▶ **Task instructions**: Restate the records below word for word, and omit the images they hold.

▶ **Provided information**:
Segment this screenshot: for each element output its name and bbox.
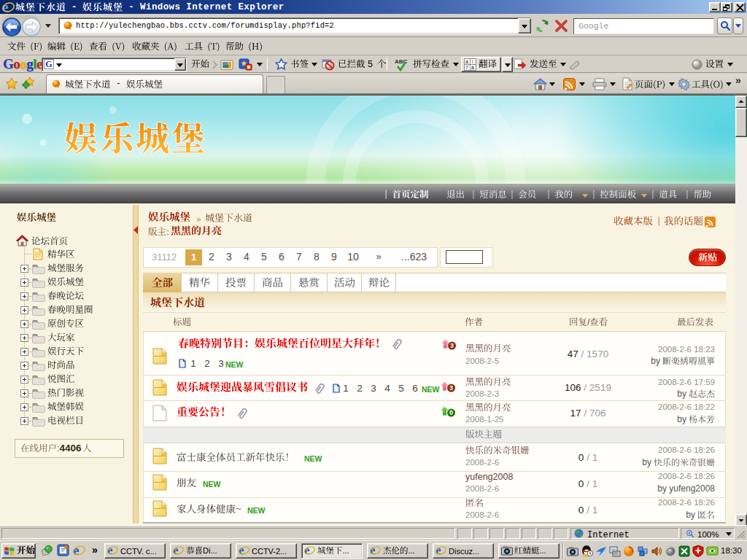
svg-text:0: 0 xyxy=(449,409,453,416)
svg-text:3: 3 xyxy=(450,342,454,349)
svg-text:7: 7 xyxy=(465,65,468,70)
svg-text:a: a xyxy=(465,59,468,64)
svg-text:3: 3 xyxy=(449,384,453,392)
svg-text:ABC: ABC xyxy=(395,58,408,65)
svg-text:à: à xyxy=(471,65,474,70)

▶ **Result for this exercise**:
Segment this screenshot: for each element output its name and bbox.
svg-text:0: 0 xyxy=(449,409,453,416)
svg-text:3: 3 xyxy=(450,342,454,349)
svg-text:7: 7 xyxy=(465,65,468,70)
svg-text:a: a xyxy=(465,59,468,64)
svg-text:3: 3 xyxy=(449,384,453,392)
svg-text:ABC: ABC xyxy=(395,58,408,65)
svg-text:à: à xyxy=(471,65,474,70)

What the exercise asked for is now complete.